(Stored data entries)
+ + + +

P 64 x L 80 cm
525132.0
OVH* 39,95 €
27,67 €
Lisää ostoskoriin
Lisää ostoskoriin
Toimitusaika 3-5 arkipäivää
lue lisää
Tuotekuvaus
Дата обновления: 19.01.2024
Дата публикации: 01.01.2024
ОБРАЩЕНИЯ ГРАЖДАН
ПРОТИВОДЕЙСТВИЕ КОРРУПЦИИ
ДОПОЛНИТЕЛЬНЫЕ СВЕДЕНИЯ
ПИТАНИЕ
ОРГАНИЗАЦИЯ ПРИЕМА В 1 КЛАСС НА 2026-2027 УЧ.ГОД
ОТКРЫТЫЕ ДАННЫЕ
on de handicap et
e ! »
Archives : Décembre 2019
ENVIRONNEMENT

+ + + +

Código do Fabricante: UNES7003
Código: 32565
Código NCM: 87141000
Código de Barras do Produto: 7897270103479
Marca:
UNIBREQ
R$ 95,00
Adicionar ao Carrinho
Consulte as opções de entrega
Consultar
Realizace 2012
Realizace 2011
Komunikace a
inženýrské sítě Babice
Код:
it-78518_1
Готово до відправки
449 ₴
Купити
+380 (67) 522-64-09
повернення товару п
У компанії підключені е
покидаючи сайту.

+ + + +

- EXERCISE GOAL
As the answer, set down only the lines from the data above between the one holding "Toimitusaika 3-5 arkipäivää" and the one holding "ENVIRONNEMENT", inclusive, exactly as they read.

- SOLUTION TO THIS PROBLEM
Toimitusaika 3-5 arkipäivää
lue lisää
Tuotekuvaus
Дата обновления: 19.01.2024
Дата публикации: 01.01.2024
ОБРАЩЕНИЯ ГРАЖДАН
ПРОТИВОДЕЙСТВИЕ КОРРУПЦИИ
ДОПОЛНИТЕЛЬНЫЕ СВЕДЕНИЯ
ПИТАНИЕ
ОРГАНИЗАЦИЯ ПРИЕМА В 1 КЛАСС НА 2026-2027 УЧ.ГОД
ОТКРЫТЫЕ ДАННЫЕ
on de handicap et
e ! »
Archives : Décembre 2019
ENVIRONNEMENT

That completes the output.